Here you call a taxi and hope for the best.

And despite election promises to the contrary, the earliest we can expect the NDP government to allow services such as Uber and Lyft is late 2019. By the looks of it, this grudging adoption will come with restrictions that virtually guarantee, uh, less than optimal service. Restrictions such as geographic boundaries and limits to the number of cars. Restrictions that conveniently benefit the existing taxi industry, apparently (and inextricably) beloved by the party in power.

This fealty to an obsolete technology is unusual these days. No government is stepping forward to protect the print newspaper business, for example, in the face of a daunting challenge from online competition. I understand. As much as I enjoy sitting down with a paper paper and a cup of coffee, I’m certainly not going to depend on day-old news when I can just dial up real time on my phone.

That would be ridiculous.

But that’s what’s happening in B.C. with the taxi industry and Uber. There are hundreds of other examples; old technology gives way to new technology; jobs are lost and jobs are created as technology relentlessly makes life more convenient. But for some reason, the taxi industry warrants protection.

The real shame is that ridesharing services could be the answer to the North Shore transportation prayer. Thanks to the exigencies of geography, implementing rapid transit around here is difficult and expensive. (Not to mention that the North Shore is out of sight/out of mind when it comes to transit priorities.)

While the politicians dither, we could enlist a squadron of eager-beaver entrepreneurs who are ready, willing and able to take us anywhere we’d like to go, whenever we’d like to go there.

I know, I’ve heard the stories about the various abuses committed by ridesharing drivers, but my Toronto hosts chuckled amiably and basically called them fake news. It’s a big grid; there are millions of rides; the odd abuse occurs. When they compare the slick technology of ridesharing to the inadequacies of the taxi industry, ridesharing wins hands down, as far as they’re concerned.

As far as you’re concerned too, by the looks of it. According to Michael van Hemmen, Uber’s general manager of cities for Western Canada, polls show that 91 per cent of respondents want to see ridesharing approved in B.C.

Then there’s the little, albeit unscientific, poll underway right now on the North Shore News site: as I write, 77 per cent of 304 visitors favour ridesharing “within the next 20 minutes if possible. I’m waiting for a bus.”

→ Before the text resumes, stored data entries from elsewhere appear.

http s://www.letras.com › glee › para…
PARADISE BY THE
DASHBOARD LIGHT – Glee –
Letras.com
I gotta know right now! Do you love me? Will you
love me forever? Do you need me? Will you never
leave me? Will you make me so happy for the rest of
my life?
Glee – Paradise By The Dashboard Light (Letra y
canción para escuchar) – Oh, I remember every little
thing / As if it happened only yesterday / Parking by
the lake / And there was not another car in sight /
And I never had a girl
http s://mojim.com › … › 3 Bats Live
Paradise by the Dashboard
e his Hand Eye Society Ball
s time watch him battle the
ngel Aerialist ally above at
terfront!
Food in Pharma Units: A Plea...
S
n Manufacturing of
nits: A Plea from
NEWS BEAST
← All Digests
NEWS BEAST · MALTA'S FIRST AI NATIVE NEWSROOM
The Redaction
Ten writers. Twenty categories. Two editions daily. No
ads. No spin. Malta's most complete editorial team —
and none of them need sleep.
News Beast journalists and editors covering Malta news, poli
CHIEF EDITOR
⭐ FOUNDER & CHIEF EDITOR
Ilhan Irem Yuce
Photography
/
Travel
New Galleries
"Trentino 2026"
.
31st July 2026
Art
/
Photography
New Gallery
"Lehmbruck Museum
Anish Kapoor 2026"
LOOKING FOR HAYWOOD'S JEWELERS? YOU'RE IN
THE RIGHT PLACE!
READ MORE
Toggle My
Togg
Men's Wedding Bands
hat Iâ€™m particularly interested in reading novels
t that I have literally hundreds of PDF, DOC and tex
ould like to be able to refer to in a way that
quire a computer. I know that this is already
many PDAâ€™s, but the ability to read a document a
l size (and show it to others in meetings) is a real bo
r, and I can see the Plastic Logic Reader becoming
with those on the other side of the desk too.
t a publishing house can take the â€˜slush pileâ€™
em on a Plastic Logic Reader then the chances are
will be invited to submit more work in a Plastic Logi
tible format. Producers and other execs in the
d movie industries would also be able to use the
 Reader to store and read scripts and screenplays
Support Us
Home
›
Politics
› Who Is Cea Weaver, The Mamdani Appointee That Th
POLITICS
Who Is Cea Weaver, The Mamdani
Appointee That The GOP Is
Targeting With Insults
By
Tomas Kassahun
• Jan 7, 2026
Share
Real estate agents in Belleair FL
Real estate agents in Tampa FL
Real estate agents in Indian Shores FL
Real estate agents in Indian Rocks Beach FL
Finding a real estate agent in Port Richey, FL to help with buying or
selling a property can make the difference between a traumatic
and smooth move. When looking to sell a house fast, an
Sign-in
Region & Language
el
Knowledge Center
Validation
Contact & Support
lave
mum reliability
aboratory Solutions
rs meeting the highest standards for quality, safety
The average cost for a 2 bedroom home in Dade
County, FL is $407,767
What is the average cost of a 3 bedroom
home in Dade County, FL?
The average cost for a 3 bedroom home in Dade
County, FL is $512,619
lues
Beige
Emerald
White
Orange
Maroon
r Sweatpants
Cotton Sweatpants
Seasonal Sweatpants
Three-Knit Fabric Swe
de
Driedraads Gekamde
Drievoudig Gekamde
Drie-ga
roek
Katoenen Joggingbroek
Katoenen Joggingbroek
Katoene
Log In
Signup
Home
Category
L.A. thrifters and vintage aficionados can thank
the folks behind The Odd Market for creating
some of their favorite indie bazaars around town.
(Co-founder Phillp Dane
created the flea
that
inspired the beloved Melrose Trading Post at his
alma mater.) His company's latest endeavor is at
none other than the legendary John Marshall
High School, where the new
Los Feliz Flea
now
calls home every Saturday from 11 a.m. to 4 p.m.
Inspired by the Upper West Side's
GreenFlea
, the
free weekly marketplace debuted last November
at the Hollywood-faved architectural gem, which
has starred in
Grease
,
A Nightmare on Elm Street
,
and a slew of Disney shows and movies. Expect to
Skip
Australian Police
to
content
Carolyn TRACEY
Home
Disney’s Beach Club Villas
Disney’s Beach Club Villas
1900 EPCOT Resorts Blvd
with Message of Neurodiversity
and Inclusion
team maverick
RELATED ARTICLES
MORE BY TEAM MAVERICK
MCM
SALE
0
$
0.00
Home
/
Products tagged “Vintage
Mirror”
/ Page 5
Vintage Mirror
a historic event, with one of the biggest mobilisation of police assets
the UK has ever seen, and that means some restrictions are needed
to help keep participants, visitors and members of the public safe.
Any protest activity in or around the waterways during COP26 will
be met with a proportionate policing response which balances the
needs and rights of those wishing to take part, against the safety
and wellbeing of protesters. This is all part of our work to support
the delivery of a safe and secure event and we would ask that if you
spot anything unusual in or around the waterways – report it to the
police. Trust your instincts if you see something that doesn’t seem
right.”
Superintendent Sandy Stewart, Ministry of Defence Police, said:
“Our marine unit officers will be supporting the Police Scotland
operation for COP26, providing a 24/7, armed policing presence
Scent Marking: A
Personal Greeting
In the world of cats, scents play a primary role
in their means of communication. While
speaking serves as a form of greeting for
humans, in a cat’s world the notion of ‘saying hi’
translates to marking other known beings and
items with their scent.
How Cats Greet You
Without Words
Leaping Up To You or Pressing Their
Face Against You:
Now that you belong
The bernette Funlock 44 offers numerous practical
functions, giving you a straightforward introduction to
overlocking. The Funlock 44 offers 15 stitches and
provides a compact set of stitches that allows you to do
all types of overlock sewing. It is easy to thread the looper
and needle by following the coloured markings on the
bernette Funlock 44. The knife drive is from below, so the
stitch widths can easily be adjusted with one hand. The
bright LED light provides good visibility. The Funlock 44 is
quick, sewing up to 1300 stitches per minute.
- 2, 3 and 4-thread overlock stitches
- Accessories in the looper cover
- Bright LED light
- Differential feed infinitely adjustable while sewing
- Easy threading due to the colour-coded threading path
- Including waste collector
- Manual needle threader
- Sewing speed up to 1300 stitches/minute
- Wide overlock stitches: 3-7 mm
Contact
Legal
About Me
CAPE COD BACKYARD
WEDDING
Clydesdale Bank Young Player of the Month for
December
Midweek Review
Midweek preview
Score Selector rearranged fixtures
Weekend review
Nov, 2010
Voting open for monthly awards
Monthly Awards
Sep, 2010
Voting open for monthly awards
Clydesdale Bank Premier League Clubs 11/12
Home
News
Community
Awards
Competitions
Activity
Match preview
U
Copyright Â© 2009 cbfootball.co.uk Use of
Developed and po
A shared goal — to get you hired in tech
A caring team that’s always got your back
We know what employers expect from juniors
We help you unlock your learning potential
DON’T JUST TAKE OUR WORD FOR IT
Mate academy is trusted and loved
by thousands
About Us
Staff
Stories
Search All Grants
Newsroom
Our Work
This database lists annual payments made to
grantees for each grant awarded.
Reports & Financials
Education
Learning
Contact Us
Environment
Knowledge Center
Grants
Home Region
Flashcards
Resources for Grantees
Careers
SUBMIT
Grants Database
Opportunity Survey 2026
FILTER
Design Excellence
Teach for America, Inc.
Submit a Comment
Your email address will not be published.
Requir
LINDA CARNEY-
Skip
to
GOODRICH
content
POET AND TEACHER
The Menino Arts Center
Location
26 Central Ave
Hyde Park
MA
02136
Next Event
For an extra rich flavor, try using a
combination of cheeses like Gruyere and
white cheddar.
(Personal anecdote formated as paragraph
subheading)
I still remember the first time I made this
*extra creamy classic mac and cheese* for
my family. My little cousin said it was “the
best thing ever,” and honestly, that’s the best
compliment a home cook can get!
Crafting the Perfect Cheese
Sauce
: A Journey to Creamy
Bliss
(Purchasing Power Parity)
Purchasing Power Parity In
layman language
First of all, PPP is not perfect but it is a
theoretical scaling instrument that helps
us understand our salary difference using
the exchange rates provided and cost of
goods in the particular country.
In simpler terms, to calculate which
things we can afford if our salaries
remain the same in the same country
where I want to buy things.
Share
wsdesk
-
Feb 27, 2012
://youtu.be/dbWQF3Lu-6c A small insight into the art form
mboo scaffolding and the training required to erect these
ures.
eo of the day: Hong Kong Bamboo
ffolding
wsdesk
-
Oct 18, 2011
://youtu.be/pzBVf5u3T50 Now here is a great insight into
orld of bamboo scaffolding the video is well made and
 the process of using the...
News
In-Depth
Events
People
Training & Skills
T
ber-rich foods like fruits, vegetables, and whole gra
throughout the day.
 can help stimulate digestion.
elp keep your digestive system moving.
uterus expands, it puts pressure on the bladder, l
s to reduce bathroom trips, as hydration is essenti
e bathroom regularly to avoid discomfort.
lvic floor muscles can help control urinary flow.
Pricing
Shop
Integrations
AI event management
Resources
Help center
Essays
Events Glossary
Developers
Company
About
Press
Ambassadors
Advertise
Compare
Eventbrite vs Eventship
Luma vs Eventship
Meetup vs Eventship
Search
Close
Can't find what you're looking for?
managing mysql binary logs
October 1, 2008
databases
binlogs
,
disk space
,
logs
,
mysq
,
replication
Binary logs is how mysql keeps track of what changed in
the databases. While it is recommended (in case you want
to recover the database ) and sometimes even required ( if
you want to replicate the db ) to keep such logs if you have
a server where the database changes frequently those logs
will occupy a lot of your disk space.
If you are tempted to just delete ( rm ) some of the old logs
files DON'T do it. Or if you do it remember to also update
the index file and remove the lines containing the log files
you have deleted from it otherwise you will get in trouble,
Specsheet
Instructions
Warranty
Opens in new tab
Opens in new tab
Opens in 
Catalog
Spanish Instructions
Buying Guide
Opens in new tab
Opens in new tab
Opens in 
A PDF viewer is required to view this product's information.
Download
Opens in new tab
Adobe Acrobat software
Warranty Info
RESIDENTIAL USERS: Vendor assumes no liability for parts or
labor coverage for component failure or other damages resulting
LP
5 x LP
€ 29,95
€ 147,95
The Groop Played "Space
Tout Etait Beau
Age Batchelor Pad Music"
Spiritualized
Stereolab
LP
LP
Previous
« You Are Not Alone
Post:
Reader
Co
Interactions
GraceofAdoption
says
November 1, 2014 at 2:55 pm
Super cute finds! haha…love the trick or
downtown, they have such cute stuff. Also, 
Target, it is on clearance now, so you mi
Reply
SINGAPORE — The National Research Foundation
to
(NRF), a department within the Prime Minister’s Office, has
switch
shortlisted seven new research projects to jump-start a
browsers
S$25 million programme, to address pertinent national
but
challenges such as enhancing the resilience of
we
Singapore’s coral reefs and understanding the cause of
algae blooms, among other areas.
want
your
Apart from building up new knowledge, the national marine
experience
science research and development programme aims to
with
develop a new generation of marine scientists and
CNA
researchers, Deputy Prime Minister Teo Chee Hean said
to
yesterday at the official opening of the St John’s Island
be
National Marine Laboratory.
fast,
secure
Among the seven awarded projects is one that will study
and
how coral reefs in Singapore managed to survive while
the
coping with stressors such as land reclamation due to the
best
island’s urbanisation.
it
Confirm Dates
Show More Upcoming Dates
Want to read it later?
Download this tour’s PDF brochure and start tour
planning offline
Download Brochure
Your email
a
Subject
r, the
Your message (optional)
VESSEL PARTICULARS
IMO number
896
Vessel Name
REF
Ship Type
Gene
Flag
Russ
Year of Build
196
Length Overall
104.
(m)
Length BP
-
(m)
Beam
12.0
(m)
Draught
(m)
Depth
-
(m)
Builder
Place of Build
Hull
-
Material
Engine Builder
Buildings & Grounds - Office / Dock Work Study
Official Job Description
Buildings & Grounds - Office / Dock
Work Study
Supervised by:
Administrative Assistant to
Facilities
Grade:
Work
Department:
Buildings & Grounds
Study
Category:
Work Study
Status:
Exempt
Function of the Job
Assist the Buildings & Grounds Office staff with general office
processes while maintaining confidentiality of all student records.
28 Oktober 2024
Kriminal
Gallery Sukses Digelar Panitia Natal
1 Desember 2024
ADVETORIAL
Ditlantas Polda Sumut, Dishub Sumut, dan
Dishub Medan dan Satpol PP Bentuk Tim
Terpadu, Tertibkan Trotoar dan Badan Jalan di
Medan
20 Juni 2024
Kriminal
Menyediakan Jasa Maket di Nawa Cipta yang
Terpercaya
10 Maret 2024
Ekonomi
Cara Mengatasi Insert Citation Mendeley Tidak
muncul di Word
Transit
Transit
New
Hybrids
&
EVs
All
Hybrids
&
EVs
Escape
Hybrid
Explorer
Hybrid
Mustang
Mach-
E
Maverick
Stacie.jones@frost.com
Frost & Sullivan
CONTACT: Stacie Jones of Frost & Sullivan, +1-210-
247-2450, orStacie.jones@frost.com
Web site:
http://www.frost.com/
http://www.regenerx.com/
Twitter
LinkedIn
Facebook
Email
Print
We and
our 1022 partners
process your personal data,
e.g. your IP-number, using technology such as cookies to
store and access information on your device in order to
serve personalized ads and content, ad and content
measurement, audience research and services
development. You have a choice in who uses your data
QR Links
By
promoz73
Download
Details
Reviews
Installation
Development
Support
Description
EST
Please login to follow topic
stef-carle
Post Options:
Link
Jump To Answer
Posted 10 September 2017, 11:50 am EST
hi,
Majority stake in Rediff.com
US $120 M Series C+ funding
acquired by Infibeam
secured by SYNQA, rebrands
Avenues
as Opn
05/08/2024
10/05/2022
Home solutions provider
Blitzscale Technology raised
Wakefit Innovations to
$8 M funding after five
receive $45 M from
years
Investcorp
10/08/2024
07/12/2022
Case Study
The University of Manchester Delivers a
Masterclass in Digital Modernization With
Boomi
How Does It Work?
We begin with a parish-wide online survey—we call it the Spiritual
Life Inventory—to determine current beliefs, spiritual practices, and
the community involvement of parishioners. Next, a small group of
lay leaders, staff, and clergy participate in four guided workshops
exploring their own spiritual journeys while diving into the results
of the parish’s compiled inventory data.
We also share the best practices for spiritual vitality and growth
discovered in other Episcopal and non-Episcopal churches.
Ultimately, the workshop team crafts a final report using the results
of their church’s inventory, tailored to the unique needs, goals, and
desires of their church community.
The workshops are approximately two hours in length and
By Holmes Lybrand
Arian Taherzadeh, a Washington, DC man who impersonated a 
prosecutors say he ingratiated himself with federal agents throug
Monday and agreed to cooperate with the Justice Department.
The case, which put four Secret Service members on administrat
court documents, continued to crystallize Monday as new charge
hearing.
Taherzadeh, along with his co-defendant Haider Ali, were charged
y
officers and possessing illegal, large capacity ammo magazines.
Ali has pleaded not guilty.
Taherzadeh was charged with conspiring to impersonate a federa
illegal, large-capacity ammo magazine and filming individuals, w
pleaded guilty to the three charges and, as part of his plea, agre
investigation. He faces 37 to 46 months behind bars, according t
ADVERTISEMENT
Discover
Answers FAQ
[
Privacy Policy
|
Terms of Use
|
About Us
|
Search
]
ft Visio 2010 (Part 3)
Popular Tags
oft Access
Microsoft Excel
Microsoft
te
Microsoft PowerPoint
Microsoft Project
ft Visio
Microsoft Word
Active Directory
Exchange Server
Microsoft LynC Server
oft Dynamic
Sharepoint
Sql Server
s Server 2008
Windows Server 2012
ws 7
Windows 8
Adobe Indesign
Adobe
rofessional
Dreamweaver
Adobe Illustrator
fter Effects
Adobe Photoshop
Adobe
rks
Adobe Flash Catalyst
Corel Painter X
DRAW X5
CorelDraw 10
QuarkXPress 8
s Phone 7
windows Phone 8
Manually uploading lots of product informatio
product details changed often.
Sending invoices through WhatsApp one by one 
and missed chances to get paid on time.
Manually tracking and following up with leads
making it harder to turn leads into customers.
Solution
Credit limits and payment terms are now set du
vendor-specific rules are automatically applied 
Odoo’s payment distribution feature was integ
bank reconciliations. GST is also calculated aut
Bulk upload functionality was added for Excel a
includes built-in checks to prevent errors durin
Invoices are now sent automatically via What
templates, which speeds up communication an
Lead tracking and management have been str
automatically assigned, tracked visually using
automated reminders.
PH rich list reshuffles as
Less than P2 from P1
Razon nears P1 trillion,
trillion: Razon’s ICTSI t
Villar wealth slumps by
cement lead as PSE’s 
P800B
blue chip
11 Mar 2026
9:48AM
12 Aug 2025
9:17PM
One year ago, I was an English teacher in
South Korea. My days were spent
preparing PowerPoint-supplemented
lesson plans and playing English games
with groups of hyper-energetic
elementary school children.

The thing is, to get elected, John Horgan promised to adopt ridesharing in 2017. Arguably that promise was as important a factor at getting him elected as removing the tolls on the Port Mann Bridge. It didn’t take him long to remove the tolls, but ridesharing? His government has decided to add 500 more taxis instead!

We keep hearing that the taxi lobby is powerful. It must be. The previous Liberal government wasn’t moving any faster on ridesharing. And now, we’re the last city in North America without it.

And as the current government continues to ride around in circles, we may stay that way.

Maybe we should just give up and congratulate the Metro Vancouver taxi lobby on being the most effective lobbying group ever. Now if only they could turn that power to improving the experience and lowering the price.

That would make us yell “Taxi!” once again. As a term of endearment, not a four-letter word.